# [WHAT IS REQUIRED]
Extract every line below that contains the word "шкільні".

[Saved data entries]
__________

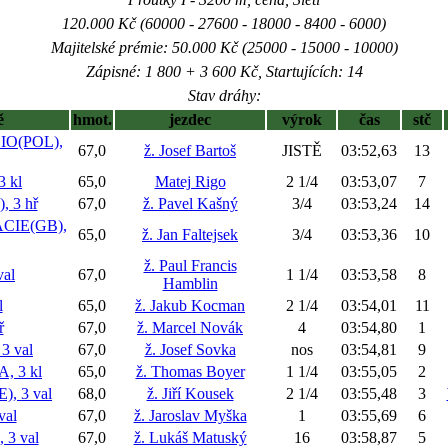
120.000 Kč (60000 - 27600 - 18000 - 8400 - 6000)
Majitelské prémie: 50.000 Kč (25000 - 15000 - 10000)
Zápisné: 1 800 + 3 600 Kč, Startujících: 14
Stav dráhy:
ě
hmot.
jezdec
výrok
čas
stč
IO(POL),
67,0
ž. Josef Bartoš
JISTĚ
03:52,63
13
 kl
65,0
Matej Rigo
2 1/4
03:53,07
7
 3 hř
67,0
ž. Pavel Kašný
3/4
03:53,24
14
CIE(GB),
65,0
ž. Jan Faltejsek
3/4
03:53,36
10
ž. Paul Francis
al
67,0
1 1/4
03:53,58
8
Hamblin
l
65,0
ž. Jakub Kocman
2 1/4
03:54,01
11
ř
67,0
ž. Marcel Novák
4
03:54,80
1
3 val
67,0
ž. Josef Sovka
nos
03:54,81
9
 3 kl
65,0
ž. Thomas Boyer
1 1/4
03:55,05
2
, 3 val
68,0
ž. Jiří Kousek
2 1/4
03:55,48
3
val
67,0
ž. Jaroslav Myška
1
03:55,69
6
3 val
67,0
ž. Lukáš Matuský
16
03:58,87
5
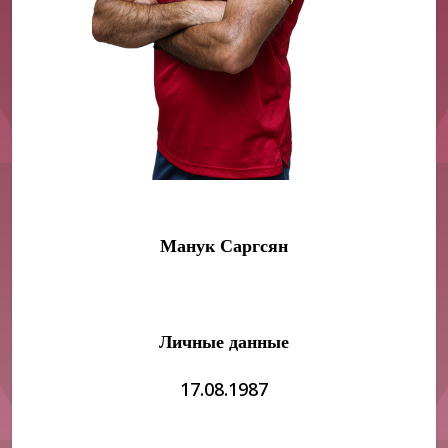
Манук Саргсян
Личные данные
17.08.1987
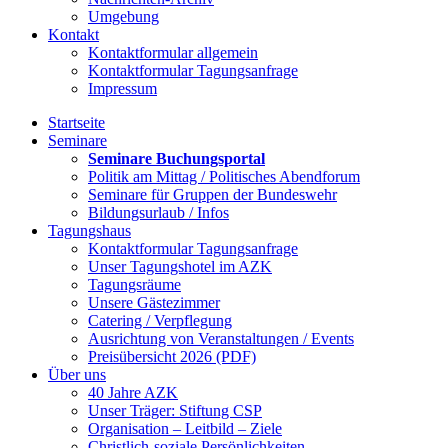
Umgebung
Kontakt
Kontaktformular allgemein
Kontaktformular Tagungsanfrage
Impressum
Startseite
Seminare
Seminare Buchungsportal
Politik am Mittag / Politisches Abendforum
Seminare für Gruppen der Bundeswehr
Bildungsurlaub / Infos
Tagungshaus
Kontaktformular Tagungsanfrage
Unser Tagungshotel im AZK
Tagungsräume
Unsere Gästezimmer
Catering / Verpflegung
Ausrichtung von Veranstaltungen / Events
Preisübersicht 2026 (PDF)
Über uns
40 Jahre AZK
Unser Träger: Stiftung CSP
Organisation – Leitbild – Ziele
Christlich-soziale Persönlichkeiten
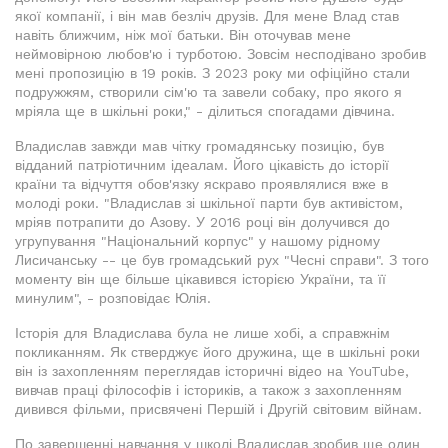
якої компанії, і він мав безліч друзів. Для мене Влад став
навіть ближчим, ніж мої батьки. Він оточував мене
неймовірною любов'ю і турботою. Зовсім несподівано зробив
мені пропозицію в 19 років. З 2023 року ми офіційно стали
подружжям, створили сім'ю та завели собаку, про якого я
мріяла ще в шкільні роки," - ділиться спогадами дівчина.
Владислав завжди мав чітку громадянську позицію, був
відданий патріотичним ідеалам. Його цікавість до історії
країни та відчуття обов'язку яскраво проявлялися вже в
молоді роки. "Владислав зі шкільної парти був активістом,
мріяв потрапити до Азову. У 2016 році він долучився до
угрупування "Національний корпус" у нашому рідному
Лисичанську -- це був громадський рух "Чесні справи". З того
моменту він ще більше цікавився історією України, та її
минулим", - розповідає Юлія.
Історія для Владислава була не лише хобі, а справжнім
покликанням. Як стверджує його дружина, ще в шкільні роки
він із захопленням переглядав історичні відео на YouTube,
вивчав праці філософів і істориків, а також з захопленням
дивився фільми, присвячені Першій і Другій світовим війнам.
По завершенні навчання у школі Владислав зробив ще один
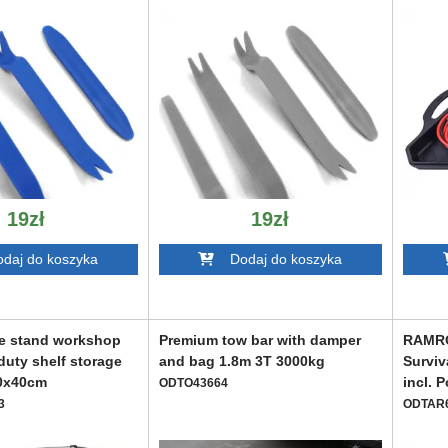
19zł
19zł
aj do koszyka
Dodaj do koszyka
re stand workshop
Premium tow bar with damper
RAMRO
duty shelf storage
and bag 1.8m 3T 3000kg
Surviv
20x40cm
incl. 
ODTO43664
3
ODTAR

__________

# [FINISHED EXERCISE]
мріяла ще в шкільні роки," - ділиться спогадами дівчина.
покликанням. Як стверджує його дружина, ще в шкільні роки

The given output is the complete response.